__Required action__.
Your task is to output the listing exactly, leaving every image out.

• • • •

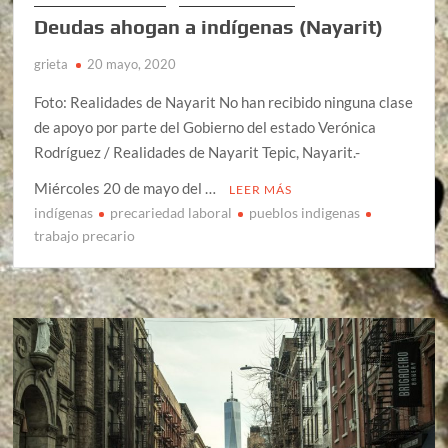
Deudas ahogan a indígenas (Nayarit)
grieta
20 mayo, 2020
Foto: Realidades de Nayarit No han recibido ninguna clase
de apoyo por parte del Gobierno del estado Verónica
Rodríguez / Realidades de Nayarit Tepic, Nayarit.-
Miércoles 20 de mayo del …
LEER MÁS
indígenas
precariedad laboral
pueblos indigenas
trabajo precario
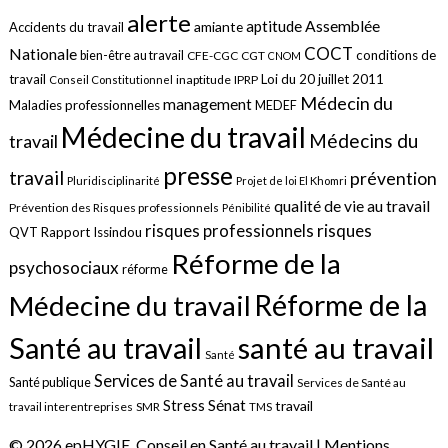
alerte
aptitude
Assemblée
amiante
Accidents du travail
COCT
Nationale
conditions de
bien-être au travail
CFE-CGC
CGT
CNOM
travail
Loi du 20 juillet 2011
inaptitude
IPRP
Conseil Constitutionnel
Médecin du
management
Maladies professionnelles
MEDEF
Médecine du travail
Médecins du
travail
presse
travail
prévention
Pluridisciplinarité
Projet de loi El Khomri
qualité de vie au travail
Prévention des Risques professionnels
Pénibilité
risques
risques professionnels
QVT
Rapport Issindou
Réforme de la
psychosociaux
réforme
Réforme de la
Médecine du travail
santé au travail
Santé au travail
Santé
Services de Santé au travail
Santé publique
Services de Santé au
Sénat
Stress
travail
travail interentreprises
SMR
TMS
© 2026 epHYGIE, Conseil en Santé au travail |
Mentions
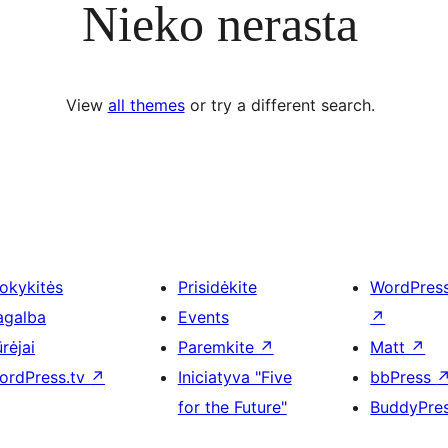
Nieko nerasta
View
all themes
or try a different search.
okykitės
Prisidėkite
WordPres
agalba
Events
↗
rėjai
Paremkite
↗
Matt
↗
ordPress.tv
↗
Iniciatyva "Five
bbPress
for the Future"
BuddyPre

• • • •

__Reply__.
Deudas ahogan a indígenas (Nayarit)
grieta
20 mayo, 2020
Foto: Realidades de Nayarit No han recibido ninguna clase
de apoyo por parte del Gobierno del estado Verónica
Rodríguez / Realidades de Nayarit Tepic, Nayarit.-
Miércoles 20 de mayo del …
LEER MÁS
indígenas
precariedad laboral
pueblos indigenas
trabajo precario
alerte
aptitude
Assemblée
amiante
Accidents du travail
COCT
Nationale
conditions de
bien-être au travail
CFE-CGC
CGT
CNOM
travail
Loi du 20 juillet 2011
inaptitude
IPRP
Conseil Constitutionnel
Médecin du
management
Maladies professionnelles
MEDEF
Médecine du travail
Médecins du
travail
presse
travail
prévention
Pluridisciplinarité
Projet de loi El Khomri
qualité de vie au travail
Prévention des Risques professionnels
Pénibilité
risques
risques professionnels
QVT
Rapport Issindou
Réforme de la
psychosociaux
réforme
Réforme de la
Médecine du travail
santé au travail
Santé au travail
Santé
Services de Santé au travail
Santé publique
Services de Santé au
Sénat
Stress
travail
travail interentreprises
SMR
TMS
© 2026 epHYGIE, Conseil en Santé au travail |
Mentions
Nieko nerasta
View
all themes
or try a different search.
okykitės
Prisidėkite
WordPres
agalba
Events
↗
rėjai
Paremkite
↗
Matt
↗
ordPress.tv
↗
Iniciatyva "Five
bbPress
for the Future"
BuddyPre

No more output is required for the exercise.